Within the entries below, find each line containing the word "Loire" and copy it.

Page images and extracted text –

BEGIN

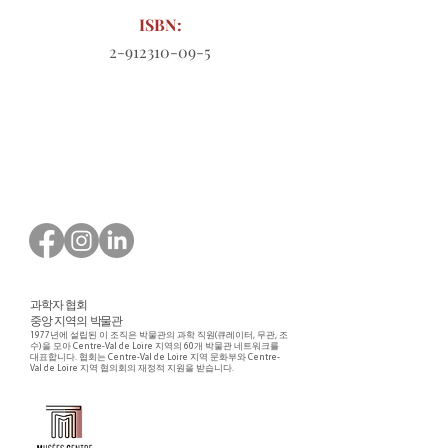
ISBN:
2-912310-09-5
다운로드할 주문 양식
과학자 협회
중앙 지역의 박물관
1977년에 설립된 이 조직은 박물관의 과학 직원(큐레이터, 무관, 조
수)을 모아 Centre-Val de Loire 지역의 60개 박물관 네트워크를
대표합니다. 협회는 Centre-Val de Loire 지역 문화부와 Centre-
Val de Loire 지역 협의회의 재정적 지원을 받습니다.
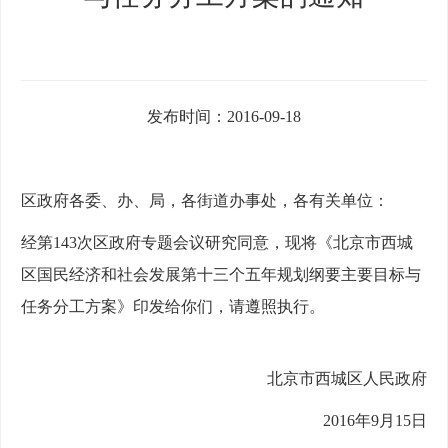
发布时间：2016-09-18
区政府各委、办、局，各街道办事处，各有关单位：
经第143次区政府专题会议研究同意，现将《北京市西城
区国民经济和社会发展第十三个五年规划纲要主要目标与
任务分工方案》印发给你们，请遵照执行。
北京市西城区人民政府
2016年9月15日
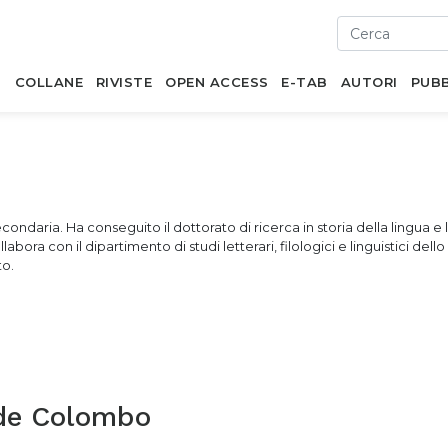
I
COLLANE
RIVISTE
OPEN ACCESS
E-TAB
AUTORI
PUBB
daria. Ha conseguito il dottorato di ricerca in storia della lingua e 
labora con il dipartimento di studi letterari, filologici e linguistici del
to.
de Colombo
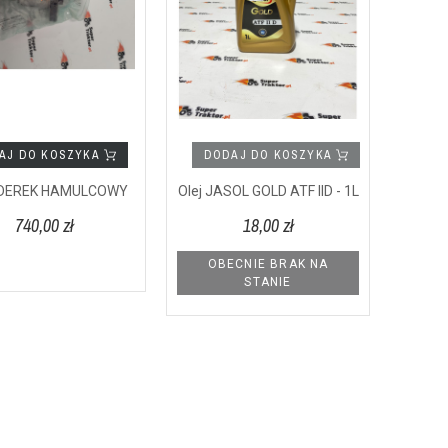
AJ DO KOSZYKA
DODAJ DO KOSZYKA
NDEREK HAMULCOWY
Olej JASOL GOLD ATF IID - 1L
740,00 zł
18,00 zł
OBECNIE BRAK NA
STANIE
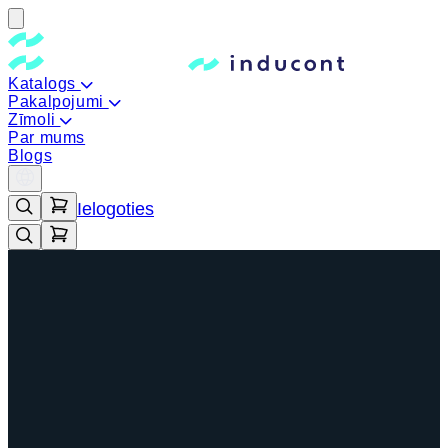
Katalogs
Pakalpojumi
Zīmoli
Par mums
Blogs
Ielogoties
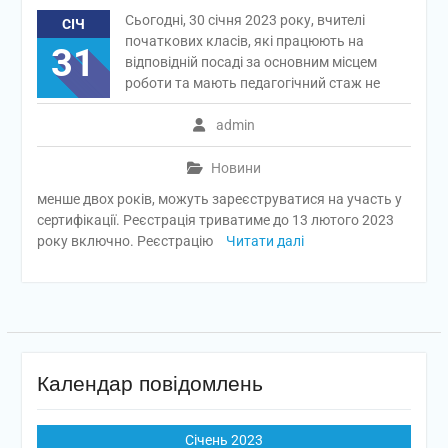
Сьогодні, 30 січня 2023 року, вчителі
СІЧ
початкових класів, які працюють на
31
відповідній посаді за основним місцем
роботи та мають педагогічний стаж не
admin
Новини
менше двох років, можуть зареєструватися на участь у
сертифікації. Реєстрація триватиме до 13 лютого 2023
року включно. Реєстрацію
Читати далі
Календар повідомлень
Січень 2023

END

COMPLETED TASK –
수)을 모아 Centre-Val de Loire 지역의 60개 박물관 네트워크를
대표합니다. 협회는 Centre-Val de Loire 지역 문화부와 Centre-
Val de Loire 지역 협의회의 재정적 지원을 받습니다.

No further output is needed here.